No final do século XIX, o Paraná era um dos estados menos populosos do Brasil. Enquanto Bahia e Minas Gerais ultrapassavam um milhão de habitantes, a província paranaense contava com pouco mais de 120 mil pessoas, segundo o censo de 1872. Hoje, são 11,8 milhões. Naquela época, o Paraná dava passos curtos no cenário criativo, sem grande incentivo às artes e carente de uma identidade cultural própria que o projetasse nacionalmente.
Atualmente, acredita-se que esse problema foi resolvido com o Paranismo, movimento que, entre 1920 e 1930, destacou símbolos como o pinhão, a erva-mate e a gralha azul.

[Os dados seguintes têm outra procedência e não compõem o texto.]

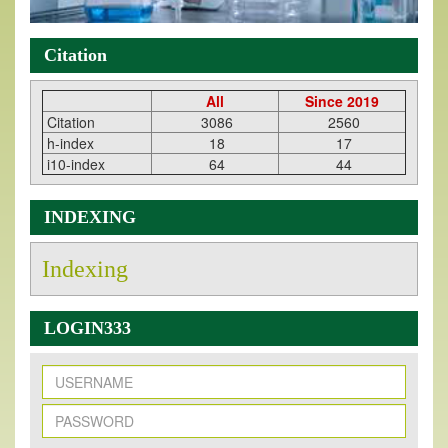
Citation
All
Since 2019
Citation
3086
2560
h-index
18
17
i10-index
64
44
INDEXING
Indexing
LOGIN333
New Issue Published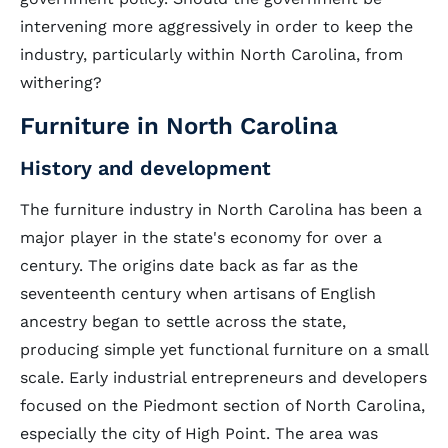
intervening more aggressively in order to keep the
industry, particularly within North Carolina, from
withering?
Furniture in North Carolina
History and development
The furniture industry in North Carolina has been a
major player in the state's economy for over a
century. The origins date back as far as the
seventeenth century when artisans of English
ancestry began to settle across the state,
producing simple yet functional furniture on a small
scale. Early industrial entrepreneurs and developers
focused on the Piedmont section of North Carolina,
especially the city of High Point. The area was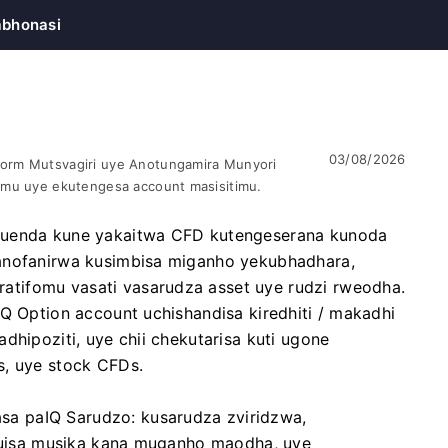
bhonasi
03/08/2026
orm Mutsvagiri uye Anotungamira Munyori
omu uye ekutengesa account masisitimu.
 kuenda kune yakaitwa CFD kutengeserana kunoda
vanofanirwa kusimbisa miganho yekubhadhara,
tifomu vasati vasarudza asset uye rudzi rweodha.
IQ Option account uchishandisa kiredhiti / makadhi
dhipoziti, uye chii chekutarisa kuti ugone
s, uye stock CFDs.
a paIQ Sarudzo: kusarudza zviridzwa,
 kuisa musika kana muganho maodha, uye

Porém, antes disso, um grupo de poetas se uniu para tentar solucionar a questão por meio do Simbolismo, movimento francês focado na representação de ideias através de símbolos, com musicalidade e linguagem vaga para explorar subjetividade e misticismo.
O surgimento dos cenaculistas
No Paraná, o Simbolismo foi projetado pelos poetas Dario Vellozo, Silveira Netto, Júlio Pernetta e Antônio Braga, incomodados com o isolamento do estado nas discussões culturais e intelectuais, especialmente em Curitiba. Em 1895, eles fundaram a revista O Cenáculo para publicações literárias: poemas, ensaios, críticas, traduções do francês e artigos de autores convidados de outros estados e países. A revista durou até 1897, mas a ambição dos cenaculistas em criar um canal para a discussão artística no Paraná gerou efeitos duradouros.
A relevância dos simbolistas na busca por identidade
Segundo a professora e pesquisadora da Unicentro, Silvia Mello, as discussões dos cenaculistas abriram espaço para a ideia de uma cultura própria paranaense. “Eles acreditavam que o que sobrevive ao tempo é a arte, a literatura. O tempo corrói tudo, mas o que fica são os grandes textos, a arquitetura, a pintura. Então, eles tinham a ideia de que fazer um Paraná grande passava pelo desenvolvimento das artes”, explica.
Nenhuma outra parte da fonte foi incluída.